‘Jolly Moxie’ features live music from the Colorado Jazz Orchestra
Jolly Moxie is a very different kind of show for Wonderbound. The company’s productions tend toward story ballets, although certainly not the sort that classical ballet companies offer. Artistic Director Garrett Ammon’s are unique, often a contemporary take on a well-known tale like that of Sleeping Beauty, Faust or Samson and Delilah.
Ammon is a master at creating compelling mashups of those stories complete with dramatic, movable sets that he designs to convey a range of environments and moods. The result is typically a coherent evening of movement and music that provides nonstop energy and visual interest.
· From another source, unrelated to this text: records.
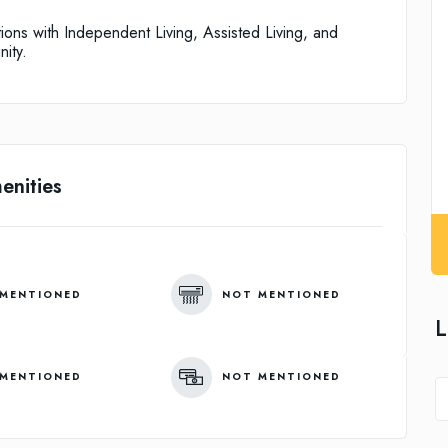
tions with Independent Living, Assisted Living, and
ity.
enities
MENTIONED
NOT MENTIONED
L
MENTIONED
NOT MENTIONED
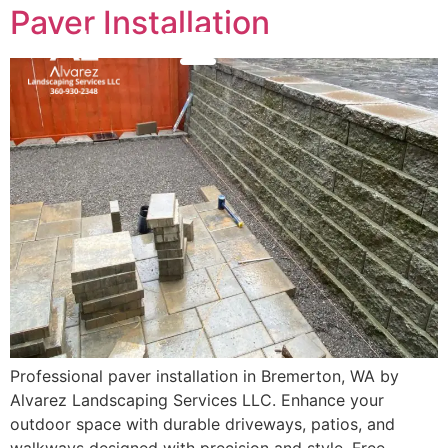
Paver Installation
(360) 930-2348
MENU
Professional paver installation in Bremerton, WA by
Alvarez Landscaping Services LLC. Enhance your
outdoor space with durable driveways, patios, and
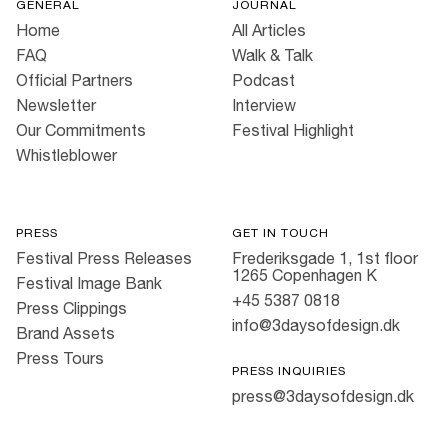
GENERAL
JOURNAL
Home
All Articles
FAQ
Walk & Talk
Official Partners
Podcast
Newsletter
Interview
Our Commitments
Festival Highlight
Whistleblower
PRESS
GET IN TOUCH
Festival Press Releases
Frederiksgade 1, 1st floor
1265 Copenhagen K
Festival Image Bank
+45 5387 0818
Press Clippings
info@3daysofdesign.dk
Brand Assets
Press Tours
PRESS INQUIRIES
press@3daysofdesign.dk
Jolly Moxie is another thing altogether — and a not entirely successful one. Like virtually all of Ammon’s works, it features live music and his demanding, rapid-fire choreography. But rather than conveying any kind of overall narrative Jolly Moxie is a series of 16 individual pure dance scenes set to songs drawn from the American popular songbook.
Some audience members might see story vignettes in some of the pas de deux, but I did not. After a while, the different sections became visually and musically repetitive. The movement style is essentially the same throughout and becomes surprisingly tiresome toward the end of the first act. The second act continues in the same vein, although the dancers do a yeoman’s job of trying to inject some variety of mood into the various songs.
Live band
Live music is provided by the Colorado Jazz Repertory Orchestra; this is the first collaboration between Wonderbound and the Orchestra and is somewhat less successful than Ammon’s involvement with other local musical groups. Typically in Wonderbound’s productions, the music serves as an engaging but secondary theatrical element and it’s never hard to focus primarily on the dancing and staging. Here, however, the music and the movement mostly compete for attention.
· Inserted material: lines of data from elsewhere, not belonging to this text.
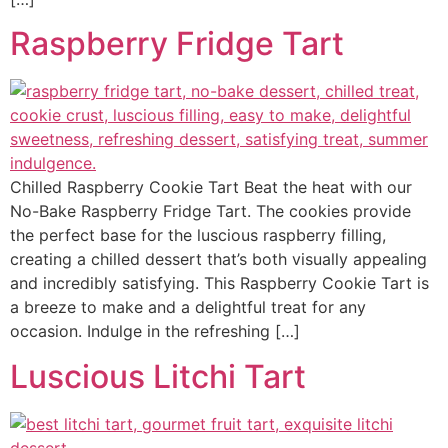
Raspberry Fridge Tart
Chilled Raspberry Cookie Tart Beat the heat with our
No-Bake Raspberry Fridge Tart. The cookies provide
the perfect base for the luscious raspberry filling,
creating a chilled dessert that’s both visually appealing
and incredibly satisfying. This Raspberry Cookie Tart is
a breeze to make and a delightful treat for any
occasion. Indulge in the refreshing […]
Luscious Litchi Tart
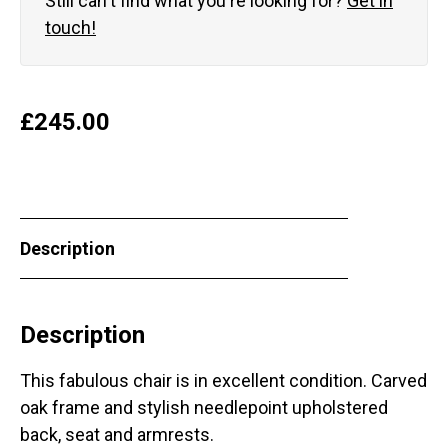
Still can't find what you're looking for?
Get in
touch!
£
245.00
Description
Description
This fabulous chair is in excellent condition. Carved
oak frame and stylish needlepoint upholstered
back, seat and armrests.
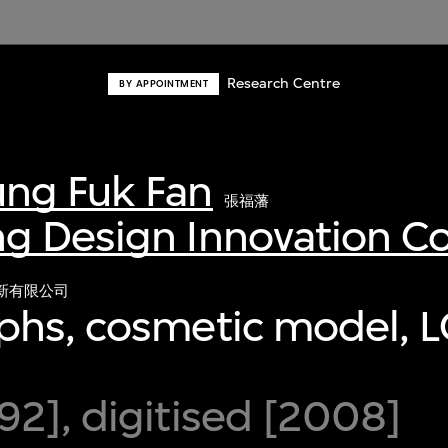
Research Centre
BY APPOINTMENT
ng Fuk Fan
張福藩
g Design Innovation 
新有限公司
phs, cosmetic model, L
2], digitised [2008]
Apart from the sameness of much of the choreography, this is also due to the fact that the only set pieces for the dancers are a few scattered café tables where they occasionally rest between songs. Otherwise, the stage is dominated by a brightly lit, raised orchestra platform. With lighting effects that spotlight the shiny brass instruments and the sparkly Kelly-green gown of vocalist Lady May Mayfield, one is often tempted to look at the singer or musicians rather than the dancers.
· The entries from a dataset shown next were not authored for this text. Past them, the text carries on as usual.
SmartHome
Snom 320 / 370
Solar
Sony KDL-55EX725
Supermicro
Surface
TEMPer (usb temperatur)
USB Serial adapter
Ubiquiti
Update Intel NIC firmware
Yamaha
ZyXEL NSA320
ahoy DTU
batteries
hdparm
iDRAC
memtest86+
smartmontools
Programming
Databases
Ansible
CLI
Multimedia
To be sure, Wonderbound’s dancers dazzle in Jolly Moxie, as they always do; the 12 company members are effectively all principal dancers — and each one is a standout. Technically powerful, they have expansive extensions with arms and legs that seem to go on forever. They manage Ammon’s whiplash turns, lifts and leaps with fearlessness and precision. Unfortunately, there just isn’t much opportunity here for them to demonstrate the emotional intensity and dramatic flair that is among Wonderbound’s most distinctive and impressive qualities.